Tokens are concatenated directly. Since digits appear only in `count` and `pattern` contains only letters, boundaries are determined by digit vs. letter transitions.
### Example
`"2aab3ab"` decodes to `"aab" + "aab" + "ab" + "ab" + "ab"` = `"aabaabababab"`.
## Task A — Decode
Implement:
- `decode(encoded: str) -> str`
Given a valid encoded string, return the decoded original string.
## Task B — Encode (optimized)
Implement:
- `encode(s: str, K: int) -> str`
You must produce an encoded string that decodes to exactly `s`, under the constraint:
- Every `pattern` used in any token must have length **≤ K**.
Among all valid encodings, return one with **minimum total encoded length** (fewest characters in the encoded string). If multiple shortest encodings exist, you may return any one.
### Example
For `s = "aabaabababab"`, `K = 3`, one shortest encoding is:
- `"2aab3ab"`
because it represents `2 * "aab"` followed by `3 * "ab"`, and each pattern length is ≤ 3.
## Notes / Constraints
- `s` contains only lowercase letters `a-z`.
- `1 ≤ K ≤ len(s)`.
- `count` can be larger than 9 (multi-digit).

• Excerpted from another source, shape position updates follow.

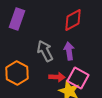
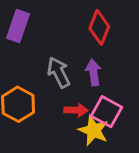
red diamond: (73, 20) -> (99, 27), turned -40

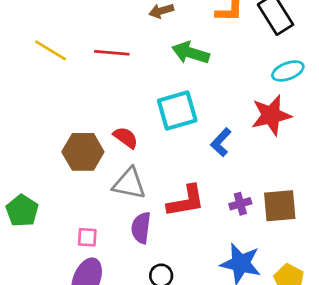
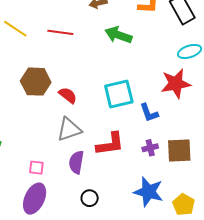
cyan square: (177, 111) -> (119, 94), moved
blue L-shape: (221, 142) -> (149, 113), moved, turned -65
brown hexagon: (83, 152) -> (36, 82), moved
gray triangle: (129, 184) -> (69, 129), turned -32

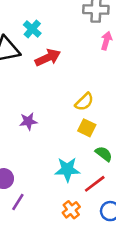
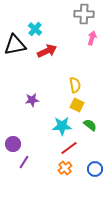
yellow semicircle: (84, 102) -> (75, 85), turned -56
cyan star: (67, 169) -> (62, 126), moved
red line: (95, 184) -> (69, 148), moved

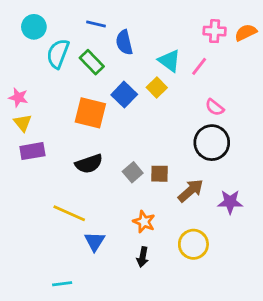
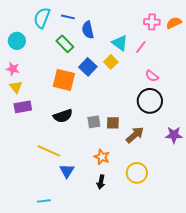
cyan circle: (34, 27) -> (17, 41), moved
cyan semicircle: (58, 54) -> (42, 18), moved
gray square: (133, 172) -> (94, 122), turned 32
purple star: (230, 202) -> (174, 135), moved

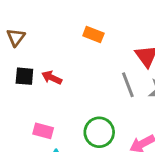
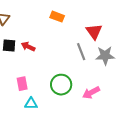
pink rectangle: (43, 131) -> (22, 84), turned 64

- Your encoding must use only the token format above; i.e., you cannot emit raw uncounted literals.
Quick Answer: This question evaluates proficiency in string parsing and compression techniques, specifically run-length encoding/decoding, pattern detection, and algorithmic optimization for producing minimal-length encodings under a maximum pattern length constraint.
Decode RLE Tokens
Decode a valid string made of tokens <count><pattern>, where count is a positive integer and pattern is one or more lowercase letters up to the next digit or end of string.
Constraints
- encoded is valid
- patterns contain lowercase letters only
Examples
Input: ('2aab3ab',)
Expected Output: 'aabaabababab'
Input: ('10a',)
Expected Output: 'aaaaaaaaaa'
Input: ('1abc2d',)
Expected Output: 'abcdd'
Hints
- Digit runs start counts; letter runs form patterns.
Minimum-Length RLE Encoding with Max Pattern Length
Return a shortest encoded string that decodes to s, where every token pattern has length at most K. If several shortest encodings exist, return the lexicographically smallest encoded string.
Constraints
- s contains lowercase letters
- 1 <= K <= len(s)
Examples
Input: ('aabaabababab', 3)
Expected Output: '2aab3ab'
Input: ('aaaaa', 2)
Expected Output: '5a'
Input: ('abc', 1)
Expected Output: '1a1b1c'
Input: ('abababx', 2)
Expected Output: '3ab1x'
Hints
- Use dynamic programming over the start index.
- Try each pattern length and repeat count that matches the remaining suffix.